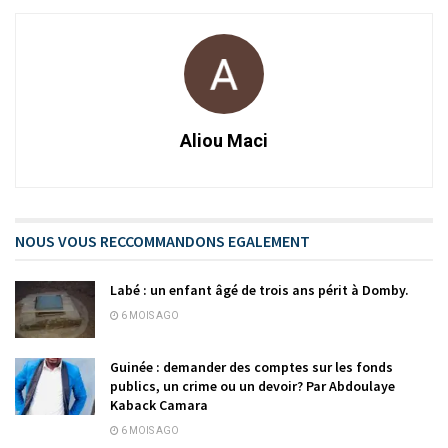
Aliou Maci
NOUS VOUS RECCOMMANDONS EGALEMENT
Labé : un enfant âgé de trois ans périt à Domby.
6 MOIS AGO
Guinée : demander des comptes sur les fonds
publics, un crime ou un devoir? Par Abdoulaye
Kaback Camara
6 MOIS AGO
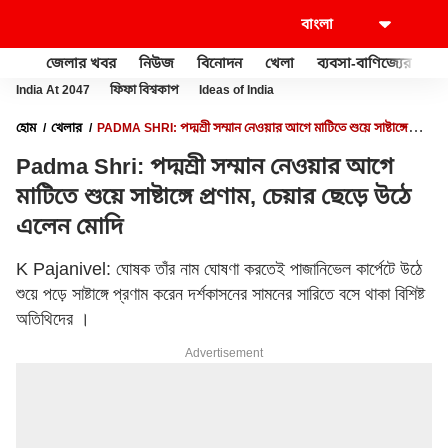
জেলার খবর
নিউজ
বিনোদন
খেলা
ব্যবসা-বাণিজ্যের
খু
India At 2047
ফিফা বিশ্বকাপ
Ideas of India
হোম
খেলার
PADMA SHRI: পদ্মশ্রী সম্মান নেওয়ার আগে মাটিতে শুয়ে সাষ্টাঙ্গে
প্রণাম, চেয়ার ছেড়ে উঠে এলেন মোদি
Padma Shri: পদ্মশ্রী সম্মান নেওয়ার আগে
মাটিতে শুয়ে সাষ্টাঙ্গে প্রণাম, চেয়ার ছেড়ে উঠে
এলেন মোদি
K Pajanivel: ঘোষক তাঁর নাম ঘোষণা করতেই পাজানিভেল কার্পেটে উঠে
শুয়ে পড়ে সাষ্টাঙ্গে প্রণাম করেন দর্শকাসনের সামনের সারিতে বসে থাকা বিশিষ্ট
অতিথিদের ।
Advertisement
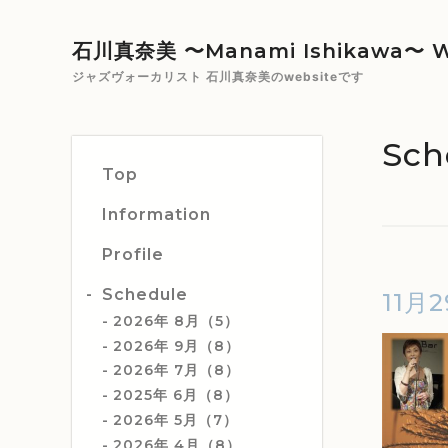
石川真奈美 〜Manami Ishikawa〜 W
ジャズヴォーカリスト 石川真奈美のwebsiteです
Sch
Top
Information
Profile
Schedule
11月2
2026年 8月（5）
2026年 9月（8）
2026年 7月（8）
2025年 6月（8）
2026年 5月（7）
2026年 4月（8）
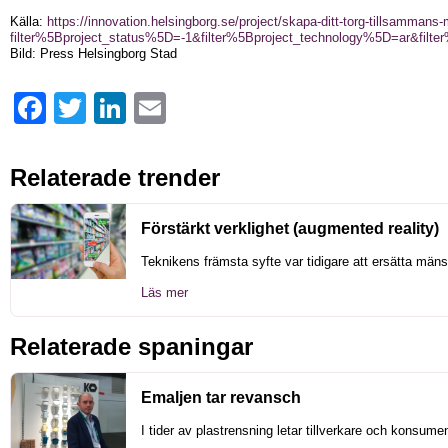
Källa:
https://innovation.helsingborg.se/project/skapa-ditt-torg-tillsammans
filter%5Bproject_status%5D=-1&filter%5Bproject_technology%5D=ar&filte
Bild: Press Helsingborg Stad
Facebook
Twitter
LinkedIn
Email
Relaterade trender
Förstärkt verklighet (augmented reality)
Teknikens främsta syfte var tidigare att ersätta mäns
Läs mer
Relaterade spaningar
Emaljen tar revansch
I tider av plastrensning letar tillverkare och konsument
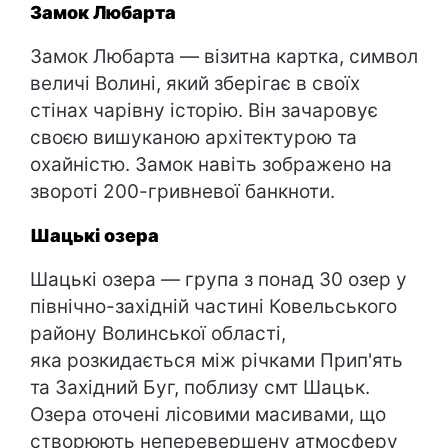
Замок Любарта
Замок Любарта — візитна картка, символ
величі Волині, який зберігає в своїх
стінах чарівну історію. Він зачаровує
своєю вишуканою архітектурою та
охайністю. Замок навіть зображено на
звороті 200-гривневої банкноти.
Шацькі озера
Шацькі озера — група з понад 30 озер у
північно-західній частині Ковельського
району Волинської області,
яка розкидається між річками Прип'ять
та Західний Буг, поблизу смт Шацьк.
Озера оточені лісовими масивами, що
створюють неперевершену атмосферу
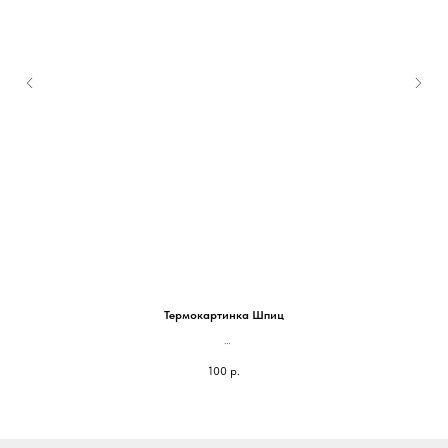
м
им
Термокартинка Шпиц
На блокнот 100*100мм - 100 руб
100
р.
На паспорт 75*75мм - 70 руб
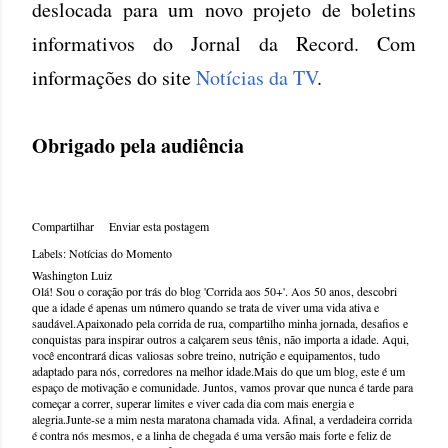
deslocada para um novo projeto de boletins
informativos do Jornal da Record. Com
informações do site
Notícias da TV
.
Obrigado pela audiência
Compartilhar
Enviar esta postagem
Labels:
Notícias do Momento
Washington Luiz
Olá! Sou o coração por trás do blog 'Corrida aos 50+'. Aos 50 anos, descobri
que a idade é apenas um número quando se trata de viver uma vida ativa e
saudável.Apaixonado pela corrida de rua, compartilho minha jornada, desafios e
conquistas para inspirar outros a calçarem seus tênis, não importa a idade. Aqui,
você encontrará dicas valiosas sobre treino, nutrição e equipamentos, tudo
adaptado para nós, corredores na melhor idade.Mais do que um blog, este é um
espaço de motivação e comunidade. Juntos, vamos provar que nunca é tarde para
começar a correr, superar limites e viver cada dia com mais energia e
alegria.Junte-se a mim nesta maratona chamada vida. Afinal, a verdadeira corrida
é contra nós mesmos, e a linha de chegada é uma versão mais forte e feliz de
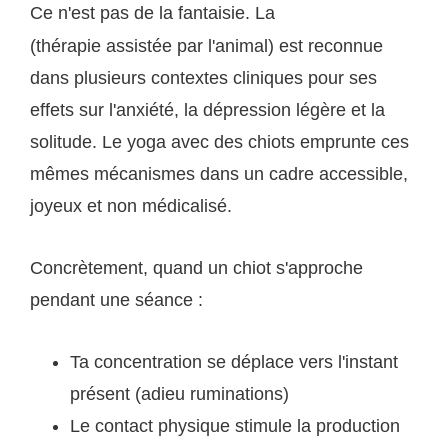
Ce n'est pas de la fantaisie. La
zoothérapie
(thérapie assistée par l'animal) est reconnue
dans plusieurs contextes cliniques pour ses
effets sur l'anxiété, la dépression légère et la
solitude. Le yoga avec des chiots emprunte ces
mêmes mécanismes dans un cadre accessible,
joyeux et non médicalisé.
Concrètement, quand un chiot s'approche
pendant une séance :
Ta concentration se déplace vers l'instant
présent (adieu ruminations)
Le contact physique stimule la production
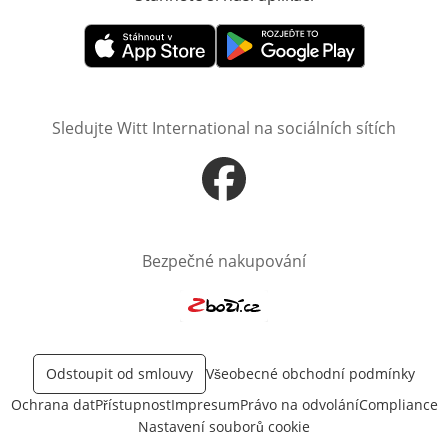
Otevře v novém okně
Otevře v novém okně
Sledujte Witt International na sociálních sítích
Otevře v novém okně
Bezpečné nakupování
Otevře v novém okně
Odstoupit od smlouvy
Všeobecné obchodní podmínky
Ochrana dat
Přístupnost
Impresum
Právo na odvolání
Compliance
Nastavení souborů cookie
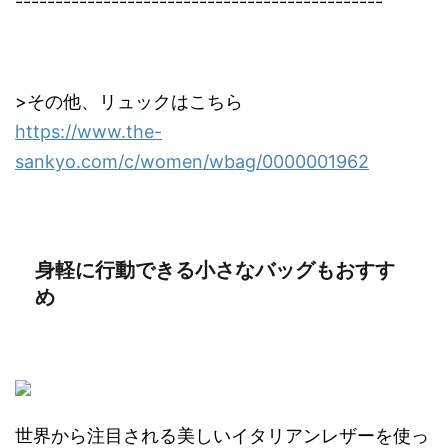
----------------------------------------------
>その他、リュックはこちら
https://www.the-
sankyo.com/c/women/wbag/0000001962
身軽に行動できる小さなバッグもおすす
め
世界から注目される美しいイタリアンレザーを使っ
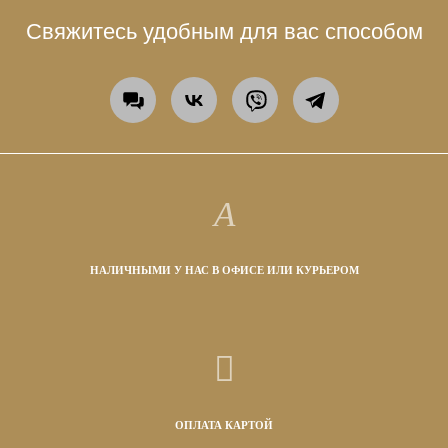
Свяжитесь удобным для вас способом
НАЛИЧНЫМИ У НАС В ОФИСЕ ИЛИ КУРЬЕРОМ
ОПЛАТА КАРТОЙ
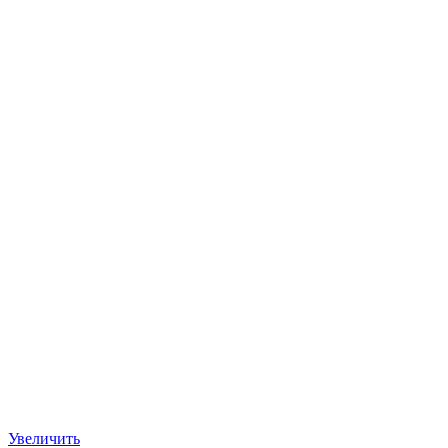
Увеличить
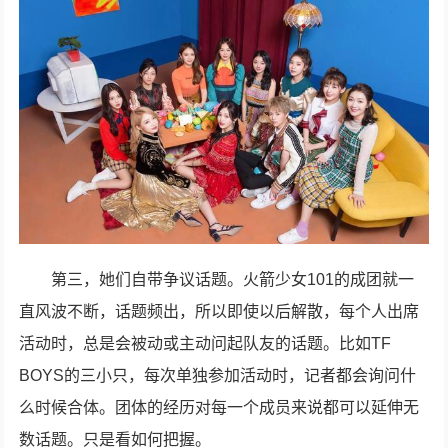
第三，她们自带争议话题。火箭少女101的成团就一
直风波不断，话题频出，所以即使以后解散，每个人出席
活动时，总是会被动或主动问起队友的话题。比如TF
BOYS的三小只，每次单独参加活动时，记者都会询问什
么时候合体。团体的经历对每一个成员来说都可以延伸无
数话题。只是看如何把握。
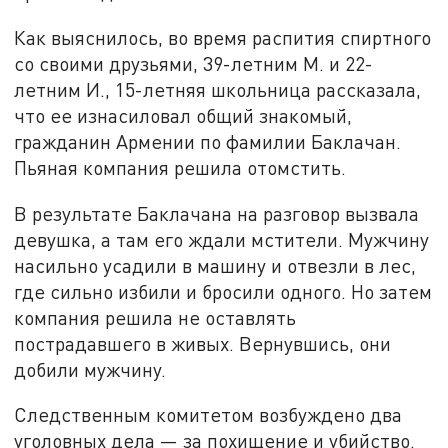
Как выяснилось, во время распития спиртного
со своими друзьями, 39-летним М. и 22-
летним И., 15-летняя школьница рассказала,
что ее изнасиловал общий знакомый,
гражданин Армении по фамилии Баклачан.
Пьяная компания решила отомстить.
В результате Баклачана на разговор вызвала
девушка, а там его ждали мстители. Мужчину
насильно усадили в машину и отвезли в лес,
где сильно избили и бросили одного. Но затем
компания решила не оставлять
пострадавшего в живых. Вернувшись, они
добили мужчину.
Следственным комитетом возбуждено два
уголовных дела — за похищение и убийство.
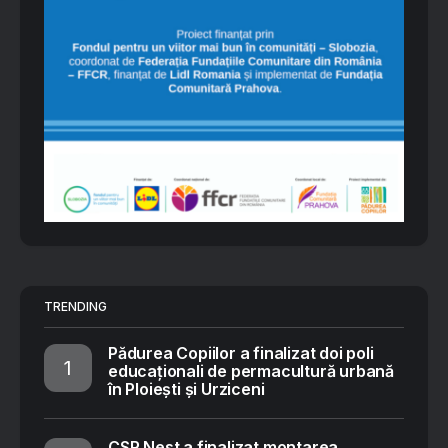
TRENDING
Pădurea Copiilor a finalizat doi poli
educaționali de permacultură urbană
în Ploiești și Urziceni
CSR Nest a finalizat montarea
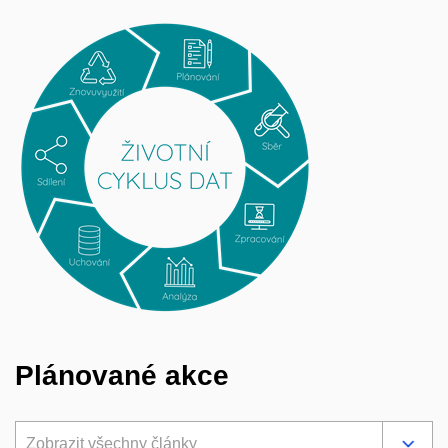
Plánované akce
Zobrazit všechny články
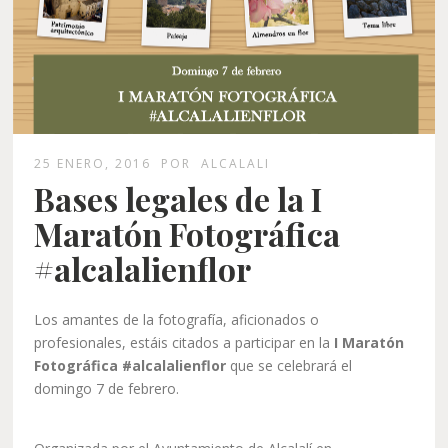
25 ENERO, 2016
POR
ALCALALI
Bases legales de la I
Maratón Fotográfica
#alcalalienflor
Los amantes de la fotografía, aficionados o
profesionales, estáis citados a participar en la
I Maratón
Fotográfica #alcalalienflor
que se celebrará el
domingo 7 de febrero.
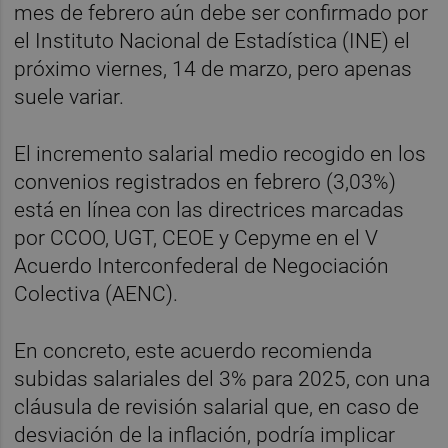
mes de febrero aún debe ser confirmado por
el Instituto Nacional de Estadística (INE) el
próximo viernes, 14 de marzo, pero apenas
suele variar.
El incremento salarial medio recogido en los
convenios registrados en febrero (3,03%)
está en línea con las directrices marcadas
por CCOO, UGT, CEOE y Cepyme en el V
Acuerdo Interconfederal de Negociación
Colectiva (AENC).
En concreto, este acuerdo recomienda
subidas salariales del 3% para 2025, con una
cláusula de revisión salarial que, en caso de
desviación de la inflación, podría implicar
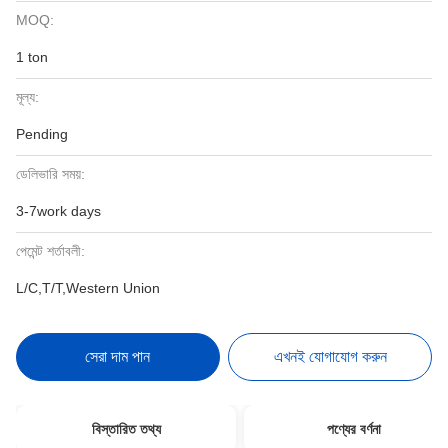
MOQ:
1 ton
মূল্য:
Pending
ডেলিভারি সময়:
3-7work days
পেমেন্ট শর্তাবলী:
L/C,T/T,Western Union
সেরা দাম পান
এখনই যোগাযোগ করুন
বিস্তারিত তথ্য
পণ্যের বর্ণনা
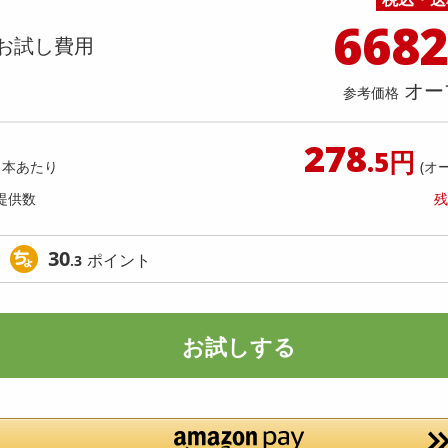
料理の素
ナッツ・ドライフルーツ
栄養ドリンク・エナジードリンク
チューハイ・カクテル
洗剤ギフト
ヘルスケア・衛生用品
健康グッズ
インテリア雑貨
時計
記録メディア・メモリーカード
マタニティ
668
ック 大型洗剤5kg×3点セット
EMS腹筋ベルト
乾物・海苔・粉物
ゼリー・プリン
お茶・紅茶（茶葉）
ノンアルコール飲料
その他 洗剤
キッチン雑貨・食器・消耗品
アウトドア・イベント用品・DIY・工具
アクセサリー
その他 ベビー・キッズ・マタニティ
スマートフォン・携帯電話・タブレットアクセ
お試し費用
店舗
リー
カレー・シチュー
和菓子
コーヒー(豆・インスタント）
ビール・ワイン・お酒ギフト
調理器具・鍋・包丁
その他 インテリア・家具
ファッション雑貨
電池
提供数 991
提供
オー
店舗情報
参考価格
食品ギフト
おつまみ
ココア・チョコレート飲料
その他 アルコール飲料
弁当箱・水筒・弁当グッズ
下着・ルームウェア
電球・蛍光灯・照明
お試し費用
お試し費
4,990
2,
円
278
.5円
1本あたり
(オ
オープン
参考価格
参考価格
1,663
提供数
残
1個あたり
.4
円
30
ポイント
.3
お試しする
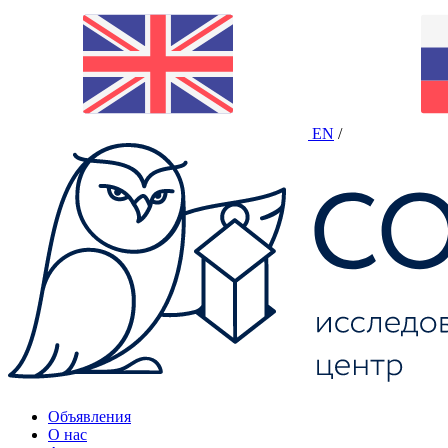
EN
/
Объявления
О нас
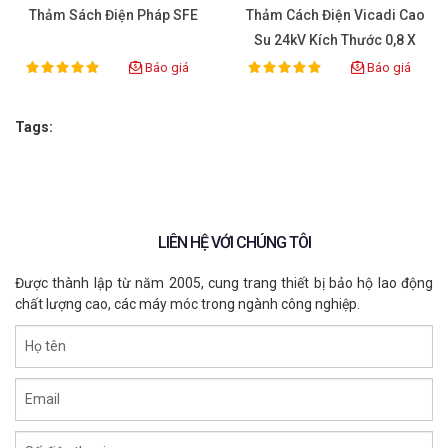
Thảm Sách Điện Pháp SFE
Thảm Cách Điện Vicadi Cao
T
Su 24kV Kích Thước 0,8 X
0,8m
Báo giá
Báo giá
100%
100%
Rating:
Rating:
Tags:
LIÊN HỆ VỚI CHÚNG TÔI
Được thành lập từ năm 2005, cung trang thiết bị bảo hộ lao động
chất lượng cao, các máy móc trong ngành công nghiệp.
Họ tên
Email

**EXERCISE**
All lines from the one that contains "Thảm Cách Điện Vicadi Cao" through the end of the listing above should be copied exactly, with nothing else.

**REPLY**
Thảm Cách Điện Vicadi Cao
T
Su 24kV Kích Thước 0,8 X
0,8m
Báo giá
Báo giá
100%
100%
Rating:
Rating:
Tags:
LIÊN HỆ VỚI CHÚNG TÔI
Được thành lập từ năm 2005, cung trang thiết bị bảo hộ lao động
chất lượng cao, các máy móc trong ngành công nghiệp.
Họ tên
Email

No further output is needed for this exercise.